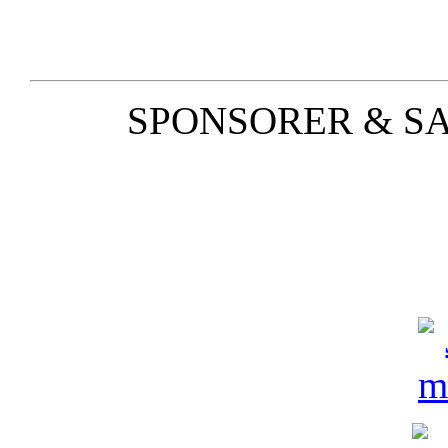
SPONSORER & S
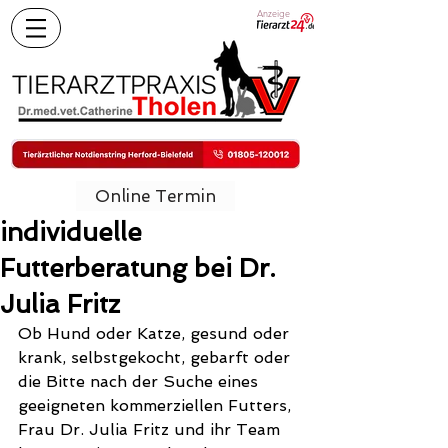
Anzeige
Online Termin
individuelle
Futterberatung bei Dr.
Julia Fritz
Ob Hund oder Katze, gesund oder 
krank, selbstgekocht, gebarft oder 
die Bitte nach der Suche eines 
geeigneten kommerziellen Futters, 
Frau Dr. Julia Fritz und ihr Team 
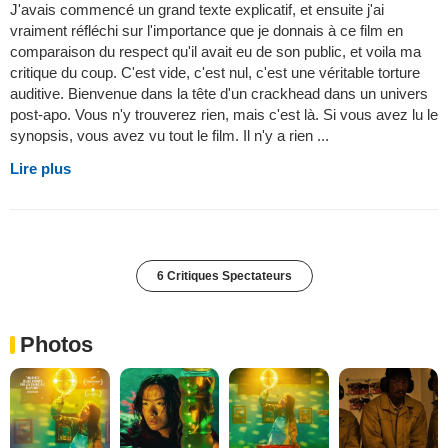
J'avais commencé un grand texte explicatif, et ensuite j'ai
vraiment réfléchi sur l'importance que je donnais à ce film en
comparaison du respect qu'il avait eu de son public, et voila ma
critique du coup. C'est vide, c'est nul, c'est une véritable torture
auditive. Bienvenue dans la tête d'un crackhead dans un univers
post-apo. Vous n'y trouverez rien, mais c'est là. Si vous avez lu le
synopsis, vous avez vu tout le film. Il n'y a rien ...
Lire plus
6 Critiques Spectateurs
Photos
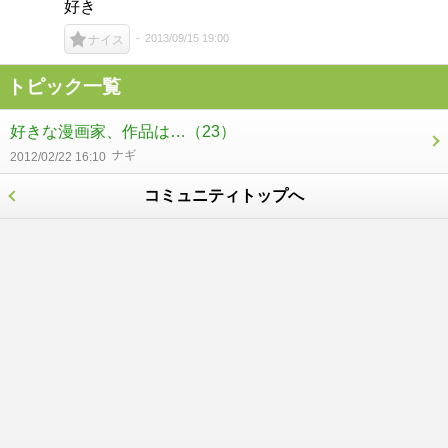
好き
2013/09/15 19:00
ナイス
トピック一覧
好きな漫画家、作品は…
（23）
ナギ
2012/02/22 16:10
コミュニティトップへ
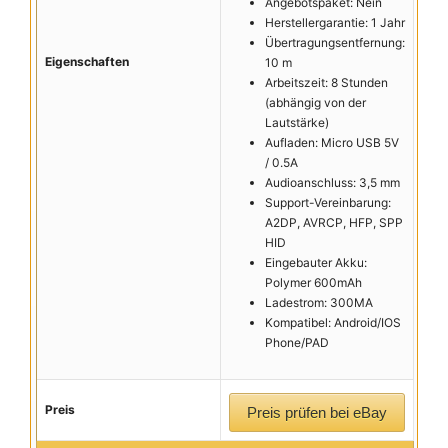
Angebotspaket: Nein
Herstellergarantie: 1 Jahr
Übertragungsentfernung:
Eigenschaften
10 m
Arbeitszeit: 8 Stunden
(abhängig von der
Lautstärke)
Aufladen: Micro USB 5V
/ 0.5A
Audioanschluss: 3,5 mm
Support-Vereinbarung:
A2DP, AVRCP, HFP, SPP
HID
Eingebauter Akku:
Polymer 600mAh
Ladestrom: 300MA
Kompatibel: Android/IOS
Phone/PAD
Preis
Preis prüfen bei eBay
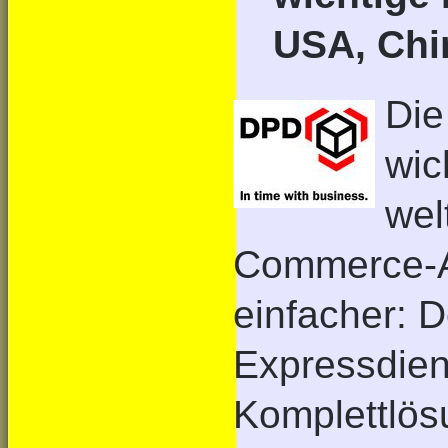
USA, Chi
Die
wic
wel
Commerce-An
einfacher: D
Expressdien
Komplettlös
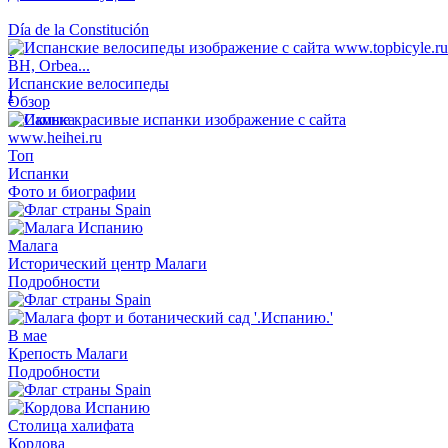
Día de la Constitución
⭱
BH, Orbea...
Испанские велосипеды
⭳
Обзор
Топ
Испанки
Фото и биографии
Малага
Исторический центр Малаги
Подробности
В мае
Крепость Малаги
Подробности
Столица халифата
Кордова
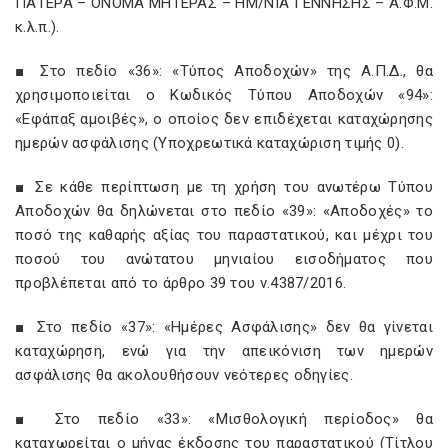
ΠΑΤΕΡΑ – ΟΝΟΜΑ ΜΗΤΕΡΑΣ – ΗΜ/ΝΙΑ ΓΕΝΝΗΣΗΣ – Α.Φ.Μ.
κ.λ.π.).
■ Στο πεδίο «36»: «Τύπος Αποδοχών» της Α.Π.Δ., θα
χρησιμοποιείται ο Κωδικός Τύπου Αποδοχών «94»:
«Εφάπαξ αμοιβές», ο οποίος δεν επιδέχεται καταχώρησης
ημερών ασφάλισης (Υποχρεωτικά καταχώριση τιμής 0).
■ Σε κάθε περίπτωση με τη χρήση του ανωτέρω Τύπου
Αποδοχών θα δηλώνεται στο πεδίο «39»: «Αποδοχές» το
ποσό της καθαρής αξίας του παραστατικού, και μέχρι του
ποσού του ανώτατου μηνιαίου εισοδήματος που
προβλέπεται από το άρθρο 39 του ν.4387/2016.
■ Στο πεδίο «37»: «Ημέρες Ασφάλισης» δεν θα γίνεται
καταχώρηση, ενώ για την απεικόνιση των ημερών
ασφάλισης θα ακολουθήσουν νεότερες οδηγίες.
■ Στο πεδίο «33»: «Μισθολογική περίοδος» θα
καταχωρείται ο μήνας έκδοσης του παραστατικού (Τίτλου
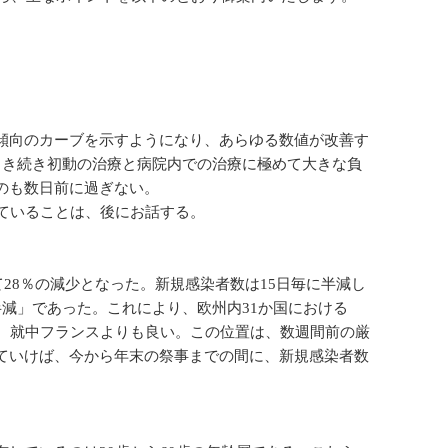
傾向のカーブを示すようになり、あらゆる数値が改善す
引き続き初動の治療と病院内での治療に極めて大きな負
のも数日前に過ぎない。
ていることは、後にお話する。
て28％の減少となった。新規感染者数は15日毎に半減し
減」であった。これにより、欧州内31か国における
し、就中フランスよりも良い。この位置は、数週間前の厳
ていけば、今から年末の祭事までの間に、新規感染者数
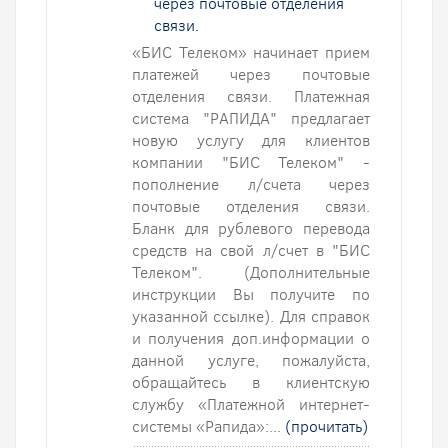
через почтовые отделения
связи.
«БИС Телеком» начинает прием
платежей через почтовые
отделения связи. Платежная
система "РАПИДА" предлагает
новую услугу для клиентов
компании "БИС Телеком" -
пополнение л/счета через
почтовые отделения связи.
Бланк для рублевого перевода
средств на свой л/счет в "БИС
Телеком". (Дополнительные
инструкции Вы получите по
указанной ссылке). Для справок
и получения доп.информации о
данной услуге, пожалуйста,
обращайтесь в клиентскую
службу «Платежной интернет-
системы «Рапида»:...
(прочитать)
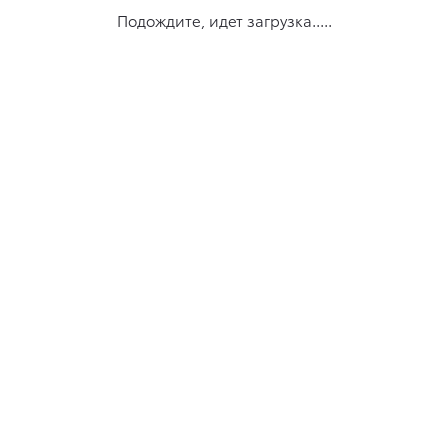
Подождите, идет загрузка.....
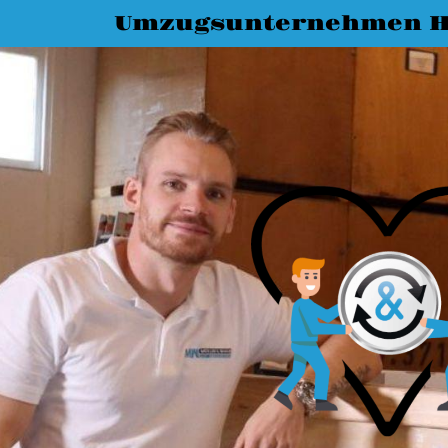
Umzugsunternehmen H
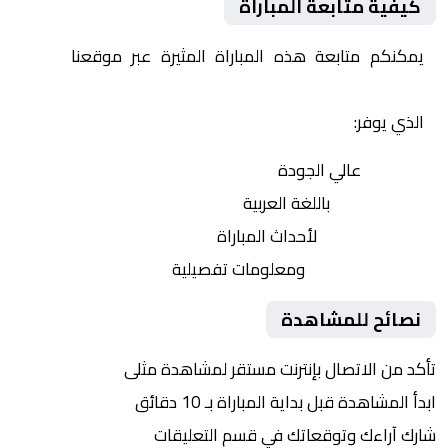
كيفية متابعة المباراة
يمكنكم متابعة هذه المباراة المثيرة عبر موقعنا
Yalla
Shoot | يلا شوت | مباريات اليوم مباشر| yalla shoot tv
الذي يوفر:
بث مباشر
عالي الجودة
تعليق صوتي
باللغة العربية
تحديثات لحظية
لأحداث المباراة
إحصائيات شاملة
ومعلومات تفصيلية
نصائح للمشاهدة
تأكد من الاتصال بإنترنت مستقر لمشاهدة مثلى
ابدأ المشاهدة قبل بداية المباراة بـ 10 دقائق
شارك آراءك وتوقعاتك في قسم التعليقات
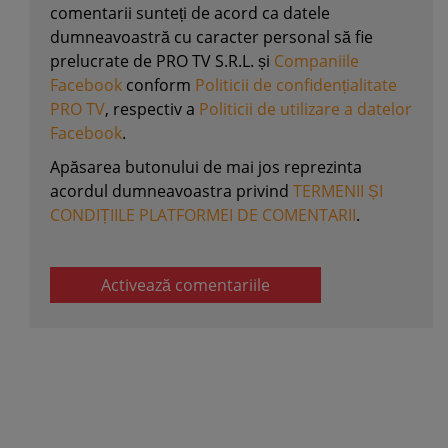
comentarii sunteți de acord ca datele
dumneavoastră cu caracter personal să fie
prelucrate de PRO TV S.R.L. și
Companiile
Facebook
conform
Politicii de confidențialitate
PRO TV
, respectiv a
Politicii de utilizare a datelor
Facebook
.
Apăsarea butonului de mai jos reprezinta
acordul dumneavoastra privind
TERMENII ȘI
CONDIȚIILE PLATFORMEI DE COMENTARII
.
Activează comentariile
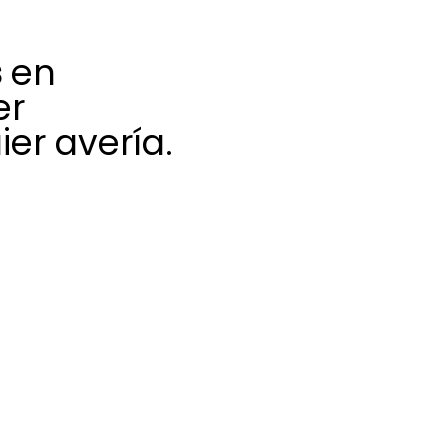
s
en
er
er avería.
ción y
n a afrontar
idencias que
bilidad y la vida
 para ofrecer una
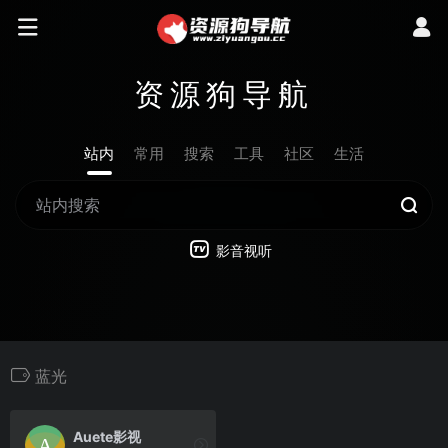
资源狗导航
站内
常用
搜索
工具
社区
生活
影音视听
蓝光
Auete影视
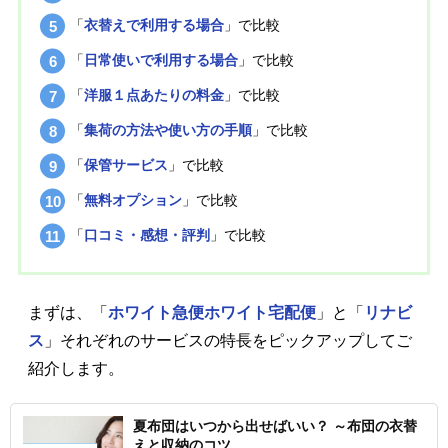
「
衣替えで利用する場合
」で比較
「
日常使いで利用する場合
」で比較
「
洋服１点あたりの料金
」で比較
「
集荷の方法や使い方の手順
」で比較
「
保管サービス
」で比較
「
無料オプション
」で比較
「
口コミ・感想・評判
」で比較
まずは、「
ホワイト急便ホワイト宅配便
」と「
リナビ
ス
」それぞれのサービスの特長をピックアップしてご
紹介します。
夏布団はいつから出せばいい？ ～布団の衣替
えと収納のコツ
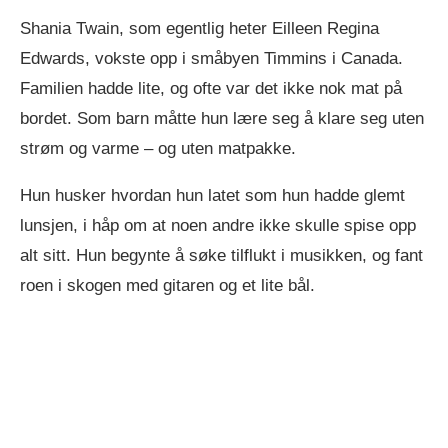
Shania Twain, som egentlig heter Eilleen Regina
Edwards, vokste opp i småbyen Timmins i Canada.
Familien hadde lite, og ofte var det ikke nok mat på
bordet. Som barn måtte hun lære seg å klare seg uten
strøm og varme – og uten matpakke.
Hun husker hvordan hun latet som hun hadde glemt
lunsjen, i håp om at noen andre ikke skulle spise opp
alt sitt. Hun begynte å søke tilflukt i musikken, og fant
roen i skogen med gitaren og et lite bål.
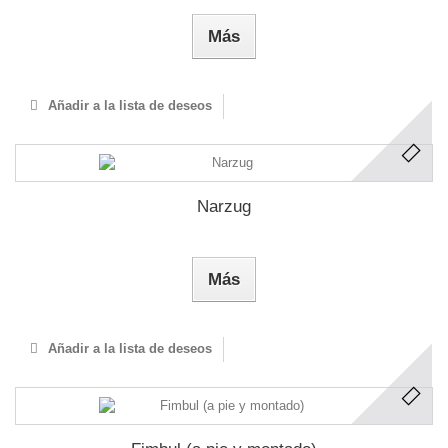
Más
Añadir a la lista de deseos
Narzug
Más
Añadir a la lista de deseos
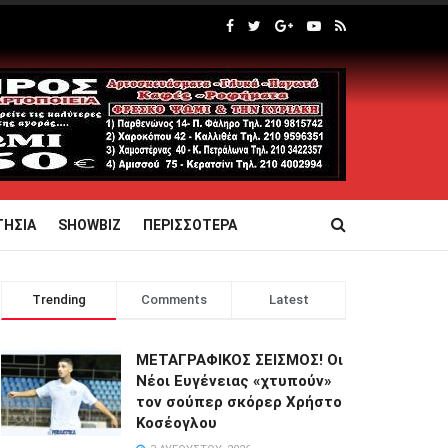
ΤΗΣΙΑ
SHOWBIZ
ΠΕΡΙΣΣΟΤΕΡΑ
Trending
Comments
Latest
ΜΕΤΑΓΡΑΦΙΚΟΣ ΣΕΙΣΜΟΣ! Οι
Νέοι Ευγένειας «χτυπούν»
τον σούπερ σκόρερ Χρήστο
Κοσέογλου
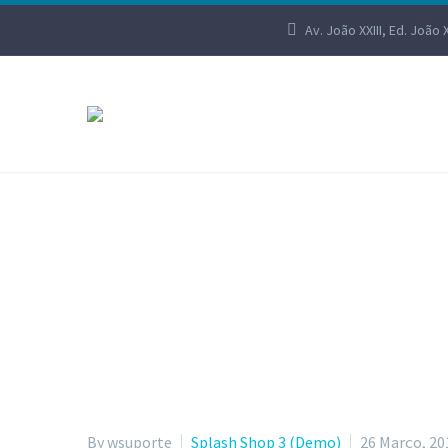
Av. João XXIII, Ed. João 
S
By wsuporte
Splash Shop 3 (Demo)
26 Março, 20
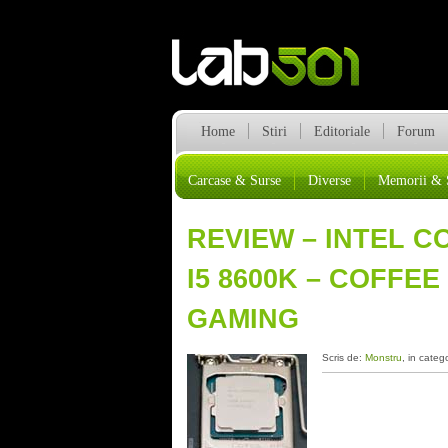
Home
Stiri
Editoriale
Forum
Carcase & Surse
Diverse
Memorii & 
REVIEW – INTEL CO
I5 8600K – COFFE
GAMING
Scris de:
Monstru
, in categ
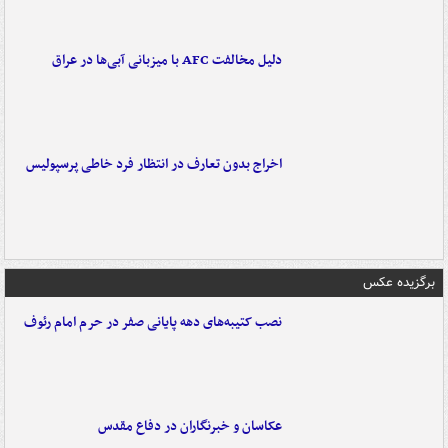
دلیل مخالفت AFC با میزبانی آبی‌ها در عراق
اخراج بدون تعارف در انتظار فرد خاطی پرسپولیس
برگزیده عکس
نصب کتیبه‌های دهه پایانی صفر در حرم امام رئوف
عکاسان و خبرنگاران در دفاع مقدس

....

HOW TO COMPLETE THIS TASK: Because the pictures are not wanted, retype every record exactly without them.

WRITTEN SOLUTION:
SPONSORER & S
Anzeige
Online Termin
individuelle
Futterberatung bei Dr.
Julia Fritz
Ob Hund oder Katze, gesund oder 
krank, selbstgekocht, gebarft oder 
die Bitte nach der Suche eines 
geeigneten kommerziellen Futters, 
Frau Dr. Julia Fritz und ihr Team 
J'avais commencé un grand texte explicatif, et ensuite j'ai
vraiment réfléchi sur l'importance que je donnais à ce film en
comparaison du respect qu'il avait eu de son public, et voila ma
critique du coup. C'est vide, c'est nul, c'est une véritable torture
auditive. Bienvenue dans la tête d'un crackhead dans un univers
post-apo. Vous n'y trouverez rien, mais c'est là. Si vous avez lu le
synopsis, vous avez vu tout le film. Il n'y a rien ...
Lire plus
6 Critiques Spectateurs
Photos
好き
2013/09/15 19:00
ナイス
トピック一覧
好きな漫画家、作品は…
（23）
ナギ
2012/02/22 16:10
コミュニティトップへ
Angebotspaket: Nein
Herstellergarantie: 1 Jahr
Übertragungsentfernung:
Eigenschaften
10 m
Arbeitszeit: 8 Stunden
(abhängig von der
Lautstärke)
Aufladen: Micro USB 5V
/ 0.5A
Audioanschluss: 3,5 mm
Support-Vereinbarung:
A2DP, AVRCP, HFP, SPP
HID
Eingebauter Akku:
Polymer 600mAh
Ladestrom: 300MA
Kompatibel: Android/IOS
Phone/PAD
Preis
Preis prüfen bei eBay
USA, Chi
Die
wic
wel
Commerce-An
einfacher: D
Expressdien
Komplettlös
Día de la Constitución
⭱
BH, Orbea...
Испанские велосипеды
⭳
Обзор
Топ
Испанки
Фото и биографии
Малага
Исторический центр Малаги
Подробности
В мае
Крепость Малаги
Подробности
Столица халифата
Кордова
ΠΑΤΕΡΑ – ΟΝΟΜΑ ΜΗΤΕΡΑΣ – ΗΜ/ΝΙΑ ΓΕΝΝΗΣΗΣ – Α.Φ.Μ.
κ.λ.π.).
■ Στο πεδίο «36»: «Τύπος Αποδοχών» της Α.Π.Δ., θα
χρησιμοποιείται ο Κωδικός Τύπου Αποδοχών «94»:
«Εφάπαξ αμοιβές», ο οποίος δεν επιδέχεται καταχώρησης
ημερών ασφάλισης (Υποχρεωτικά καταχώριση τιμής 0).
■ Σε κάθε περίπτωση με τη χρήση του ανωτέρω Τύπου
Αποδοχών θα δηλώνεται στο πεδίο «39»: «Αποδοχές» το
ποσό της καθαρής αξίας του παραστατικού, και μέχρι του
ποσού του ανώτατου μηνιαίου εισοδήματος που
προβλέπεται από το άρθρο 39 του ν.4387/2016.
■ Στο πεδίο «37»: «Ημέρες Ασφάλισης» δεν θα γίνεται
καταχώρηση, ενώ για την απεικόνιση των ημερών
ασφάλισης θα ακολουθήσουν νεότερες οδηγίες.
■ Στο πεδίο «33»: «Μισθολογική περίοδος» θα
καταχωρείται ο μήνας έκδοσης του παραστατικού (Τίτλου
傾向のカーブを示すようになり、あらゆる数値が改善す
引き続き初動の治療と病院内での治療に極めて大きな負
のも数日前に過ぎない。
ていることは、後にお話する。
て28％の減少となった。新規感染者数は15日毎に半減し
減」であった。これにより、欧州内31か国における
し、就中フランスよりも良い。この位置は、数週間前の厳
ていけば、今から年末の祭事までの間に、新規感染者数
через почтовые отделения
связи.
«БИС Телеком» начинает прием
платежей через почтовые
отделения связи. Платежная
система "РАПИДА" предлагает
новую услугу для клиентов
компании "БИС Телеком" -
пополнение л/счета через
почтовые отделения связи.
Бланк для рублевого перевода
средств на свой л/счет в "БИС
Телеком". (Дополнительные
инструкции Вы получите по
указанной ссылке). Для справок
и получения доп.информации о
данной услуге, пожалуйста,
обращайтесь в клиентскую
службу «Платежной интернет-
системы «Рапида»:...
(прочитать)
Подождите, идет загрузка.....
Umzugsunternehmen H
كيفية متابعة المباراة
يمكنكم متابعة هذه المباراة المثيرة عبر موقعنا
Yalla
Shoot | يلا شوت | مباريات اليوم مباشر| yalla shoot tv
الذي يوفر:
بث مباشر
عالي الجودة
تعليق صوتي
باللغة العربية
تحديثات لحظية
لأحداث المباراة
إحصائيات شاملة
ومعلومات تفصيلية
نصائح للمشاهدة
تأكد من الاتصال بإنترنت مستقر لمشاهدة مثلى
ابدأ المشاهدة قبل بداية المباراة بـ 10 دقائق
شارك آراءك وتوقعاتك في قسم التعليقات
comentarii sunteți de acord ca datele
dumneavoastră cu caracter personal să fie
prelucrate de PRO TV S.R.L. și
Companiile
Facebook
conform
Politicii de confidențialitate
PRO TV
, respectiv a
Politicii de utilizare a datelor
Facebook
.
Apăsarea butonului de mai jos reprezinta
acordul dumneavoastra privind
TERMENII ȘI
CONDIȚIILE PLATFORMEI DE COMENTARII
.
Activează comentariile
s
en
er
er avería.
ción y
n a afrontar
idencias que
bilidad y la vida
 para ofrecer una
资源狗导航
站内
常用
搜索
工具
社区
生活
影音视听
蓝光
Auete影视
「
衣替えで利用する場合
」で比較
「
日常使いで利用する場合
」で比較
「
洋服１点あたりの料金
」で比較
「
集荷の方法や使い方の手順
」で比較
「
保管サービス
」で比較
「
無料オプション
」で比較
「
口コミ・感想・評判
」で比較
まずは、「
ホワイト急便ホワイト宅配便
」と「
リナビ
ス
」それぞれのサービスの特長をピックアップしてご
紹介します。
夏布団はいつから出せばいい？ ～布団の衣替
えと収納のコツ
Shania Twain, som egentlig heter Eilleen Regina
Edwards, vokste opp i småbyen Timmins i Canada.
Familien hadde lite, og ofte var det ikke nok mat på
bordet. Som barn måtte hun lære seg å klare seg uten
strøm og varme – og uten matpakke.
Hun husker hvordan hun latet som hun hadde glemt
lunsjen, i håp om at noen andre ikke skulle spise opp
alt sitt. Hun begynte å søke tilflukt i musikken, og fant
roen i skogen med gitaren og et lite bål.
Más
Añadir a la lista de deseos
Narzug
Más
Añadir a la lista de deseos
ΤΗΣΙΑ
SHOWBIZ
ΠΕΡΙΣΣΟΤΕΡΑ
Trending
Comments
Latest
ΜΕΤΑΓΡΑΦΙΚΟΣ ΣΕΙΣΜΟΣ! Οι
Νέοι Ευγένειας «χτυπούν»
τον σούπερ σκόρερ Χρήστο
Κοσέογλου
Av. João XXIII, Ed. João 
S
By wsuporte
Splash Shop 3 (Demo)
26 Março, 20
Home
Stiri
Editoriale
Forum
Carcase & Surse
Diverse
Memorii & 
REVIEW – INTEL CO
I5 8600K – COFFE
GAMING
Scris de:
Monstru
, in categ
دلیل مخالفت AFC با میزبانی آبی‌ها در عراق
اخراج بدون تعارف در انتظار فرد خاطی پرسپولیس
برگزیده عکس
نصب کتیبه‌های دهه پایانی صفر در حرم امام رئوف
عکاسان و خبرنگاران در دفاع مقدس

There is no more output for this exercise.